### [Task objective]
Taking the line with "Un temps convivial avec les familles" as the first and the last line of the listing as the final one, please copy exactly those lines and no others, without pictures.

### [Task input]
----------

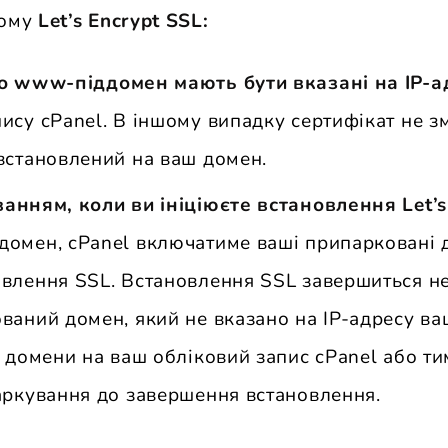
ьому
Let’s Encrypt SSL:
го www-піддомен мають бути вказані на IP-
пису cPanel. В іншому випадку сертифікат не з
 встановлений на ваш домен.
анням, коли ви ініціюєте встановлення Let’s
домен, cPanel включатиме ваші припарковані 
овлення SSL. Встановлення SSL завершиться н
ваний домен, який не вказано на IP-адресу ва
і домени на ваш обліковий запис cPanel або т
паркування до завершення встановлення.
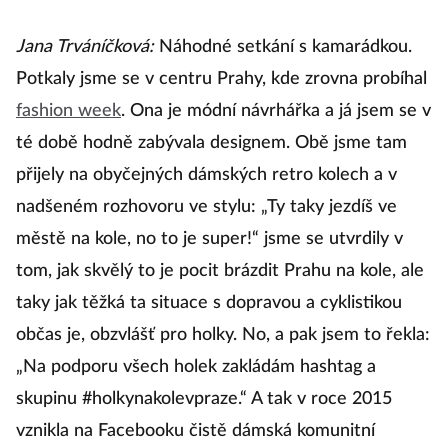
Jana Trváníčková:
Náhodné setkání s kamarádkou.
Potkaly jsme se v centru Prahy, kde zrovna probíhal
fashion week
. Ona je módní návrhářka a já jsem se v
té době hodně zabývala designem. Obě jsme tam
přijely na obyčejných dámských retro kolech a v
nadšeném rozhovoru ve stylu: „Ty taky jezdíš ve
městě na kole, no to je super!“ jsme se utvrdily v
tom, jak skvělý to je pocit brázdit Prahu na kole, ale
taky jak těžká ta situace s dopravou a cyklistikou
občas je, obzvlášť pro holky. No, a pak jsem to řekla:
„Na podporu všech holek zakládám hashtag a
skupinu #holkynakolevpraze.“ A tak v roce 2015
vznikla na Facebooku čistě dámská komunitní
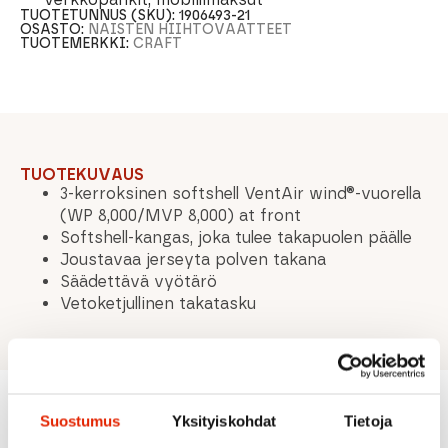
TUOTETUNNUS (SKU):
1906493-21
OSASTO:
NAISTEN HIIHTOVAATTEET
TUOTEMERKKI:
CRAFT
TUOTEKUVAUS
3-kerroksinen softshell VentAir wind®-vuorella
(WP 8,000/MVP 8,000) at front
Softshell-kangas, joka tulee takapuolen päälle
Joustavaa jerseyta polven takana
Säädettävä vyötärö
Vetoketjullinen takatasku
Suostumus
Yksityiskohdat
Tietoja
Suositeltua sinulle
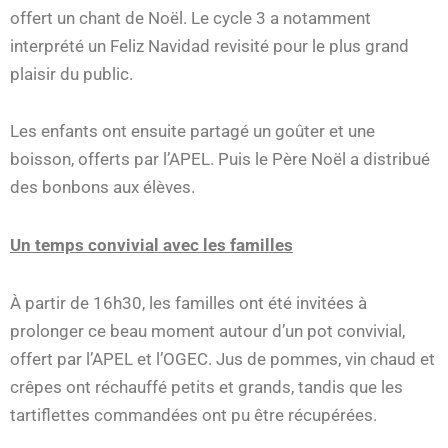
offert un chant de Noël. Le cycle 3 a notamment
interprété un Feliz Navidad revisité pour le plus grand
plaisir du public.
Les enfants ont ensuite partagé un goûter et une
boisson, offerts par l’APEL. Puis le Père Noël a distribué
des bonbons aux élèves.
Un temps convivial avec les familles
À partir de 16h30, les familles ont été invitées à
prolonger ce beau moment autour d’un pot convivial,
offert par l’APEL et l’OGEC. Jus de pommes, vin chaud et
crêpes ont réchauffé petits et grands, tandis que les
tartiflettes commandées ont pu être récupérées.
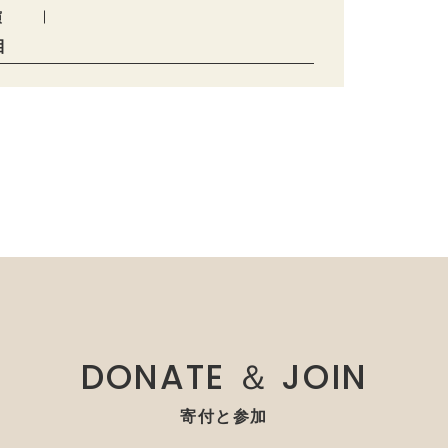
演
目
DONATE ＆ JOIN
寄付と参加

----------

### [Answer section]
Un temps convivial avec les familles
À partir de 16h30, les familles ont été invitées à
prolonger ce beau moment autour d’un pot convivial,
offert par l’APEL et l’OGEC. Jus de pommes, vin chaud et
crêpes ont réchauffé petits et grands, tandis que les
tartiflettes commandées ont pu être récupérées.
演
目
DONATE ＆ JOIN
寄付と参加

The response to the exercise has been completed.